## SciPost Submission Page

# Exact effective interactions and 1/4-BPS dyons in heterotic CHL orbifolds

### by Guillaume Bossard, Charles Cosnier-Horeau, Boris Pioline

#### This is not the current version.

### Submission summary

As Contributors: | Boris Pioline |

Arxiv Link: | https://arxiv.org/abs/1806.03330v1 |

Date submitted: | 2018-06-27 |

Submitted by: | Pioline, Boris |

Submitted to: | SciPost Physics |

Discipline: | Physics |

Subject area: | High-Energy Physics - Theory |

Approach: | Theoretical |

### Abstract

Motivated by precision counting of BPS black holes, we analyze six-derivative couplings in the low energy effective action of three-dimensional string vacua with 16 supercharges. Based on perturbative computations up to two-loop, supersymmetry and duality arguments, we conjecture that the exact coefficient of the $\nabla^2(\nabla\phi)^4$ effective interaction is given by a genus-two modular integral of a Siegel theta series for the non-perturbative Narain lattice times a specific meromorphic Siegel modular form. The latter is familiar from the Dijkgraaf-Verlinde-Verlinde (DVV) conjecture on exact degeneracies of 1/4-BPS dyons. We show that this Ansatz reproduces the known perturbative corrections at weak heterotic coupling, including tree-level, one- and two-loop corrections, plus non-perturbative effects of order $e^{-1/g_3^2}$. We also examine the weak coupling expansions in type I and type II string duals and find agreement with known perturbative results. In the limit where a circle in the internal torus decompactifies, our Ansatz predicts the exact $\nabla^2 F^4$ effective interaction in four-dimensional CHL string vacua, along with infinite series of exponentially suppressed corrections of order $e^{-R}$ from Euclideanized BPS black holes winding around the circle, and further suppressed corrections of order $e^{-R^2}$ from Taub-NUT instantons. We show that instanton corrections from 1/4-BPS black holes are precisely weighted by the BPS index predicted from the DVV formula, including the detailed moduli dependence. We also extract two-instanton corrections from pairs of 1/2-BPS black holes, demonstrating consistency with supersymmetry and wall-crossing, and estimate the size of instanton-anti-instanton contributions.

### Ontology / Topics

See full Ontology or Topics database.###### Current status:

### Submission & Refereeing History

## Reports on this Submission

### Anonymous Report 2 on 2019-4-29 Contributed Report

- Cite as: Anonymous, Report on arXiv:1806.03330v1, delivered 2019-04-29, doi: 10.21468/SciPost.Report.926

### Report

This paper studies a certain six-derivative term in the effective action of three-dimensional string theory with 16 supercharges. Specifically, the paper deals with heterotic string theory compactified on CHL orbifolds times a circle. (The CHL orbifolds are freely acting orbifolds of a six-torus which preserve 16 supersymmetries.)
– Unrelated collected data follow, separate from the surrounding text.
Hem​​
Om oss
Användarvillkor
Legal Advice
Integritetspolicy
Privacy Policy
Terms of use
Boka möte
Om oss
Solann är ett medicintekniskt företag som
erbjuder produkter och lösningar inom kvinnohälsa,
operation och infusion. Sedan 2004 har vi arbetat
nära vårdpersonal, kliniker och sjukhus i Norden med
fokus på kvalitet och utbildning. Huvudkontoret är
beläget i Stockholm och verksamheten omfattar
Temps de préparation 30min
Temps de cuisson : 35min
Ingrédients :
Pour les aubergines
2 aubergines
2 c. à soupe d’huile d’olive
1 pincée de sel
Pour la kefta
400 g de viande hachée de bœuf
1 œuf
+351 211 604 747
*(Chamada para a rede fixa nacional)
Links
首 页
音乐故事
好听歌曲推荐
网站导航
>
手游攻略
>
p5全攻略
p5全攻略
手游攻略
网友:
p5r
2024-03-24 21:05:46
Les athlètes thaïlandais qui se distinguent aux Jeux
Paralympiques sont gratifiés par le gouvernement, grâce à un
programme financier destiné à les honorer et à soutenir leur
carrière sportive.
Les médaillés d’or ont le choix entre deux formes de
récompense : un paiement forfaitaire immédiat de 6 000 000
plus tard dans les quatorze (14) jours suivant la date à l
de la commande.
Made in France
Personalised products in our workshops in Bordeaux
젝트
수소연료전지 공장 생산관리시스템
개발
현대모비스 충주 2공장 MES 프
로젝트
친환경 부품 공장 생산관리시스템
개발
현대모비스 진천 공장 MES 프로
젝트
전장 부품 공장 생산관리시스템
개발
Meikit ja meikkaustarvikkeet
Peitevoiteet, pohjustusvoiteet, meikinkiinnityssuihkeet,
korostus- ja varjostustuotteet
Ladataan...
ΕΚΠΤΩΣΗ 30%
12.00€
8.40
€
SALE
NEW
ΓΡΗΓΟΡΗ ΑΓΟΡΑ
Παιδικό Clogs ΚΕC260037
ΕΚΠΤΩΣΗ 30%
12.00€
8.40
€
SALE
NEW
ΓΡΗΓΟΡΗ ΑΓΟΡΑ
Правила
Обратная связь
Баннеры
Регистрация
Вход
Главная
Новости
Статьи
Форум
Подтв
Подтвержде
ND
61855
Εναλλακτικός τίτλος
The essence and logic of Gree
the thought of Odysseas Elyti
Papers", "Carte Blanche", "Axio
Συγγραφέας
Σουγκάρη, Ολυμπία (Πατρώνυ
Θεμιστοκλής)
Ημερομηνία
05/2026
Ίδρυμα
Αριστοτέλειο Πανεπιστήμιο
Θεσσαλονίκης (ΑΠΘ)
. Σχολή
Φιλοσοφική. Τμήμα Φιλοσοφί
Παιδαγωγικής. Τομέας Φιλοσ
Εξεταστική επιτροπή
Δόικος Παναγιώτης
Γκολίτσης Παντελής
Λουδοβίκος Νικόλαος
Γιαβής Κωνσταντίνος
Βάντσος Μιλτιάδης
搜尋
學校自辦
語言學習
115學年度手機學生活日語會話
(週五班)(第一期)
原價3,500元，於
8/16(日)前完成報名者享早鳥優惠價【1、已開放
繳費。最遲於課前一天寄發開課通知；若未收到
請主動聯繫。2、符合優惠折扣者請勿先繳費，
The basic idea of the paper was presented in an earlier paper by the same authors for the heterotic string on $T^6 \times S^1$, and the present paper is a (non-trivial) extension of those ideas. The effective coupling under consideration receives contributions from 1/2-BPS and 1/4-BPS objects running in loops, and the conjecture of the paper is that the coupling is given by an integral of a certain Siegel modular form over the Siegel upper half-plane. Many string theorists would be familiar with the simpler 1/2-BPS version of this formula (which governs a different 4-derivative term) in the context of threshold corrections to couplings in four-dimensional string compactifications -- the corresponding formula involves an integral over the fundamental domain of the modular group, and the integrand is a product of a certain meromorphic modular form which is a counting function of BPS states (the elliptic genus of the internal manifold) and a non-holomorphic lattice sum over momenta and windings. Here the structure is formally similar: the integrand is a meromorphic modular form which counts BPS states times a lattice sum.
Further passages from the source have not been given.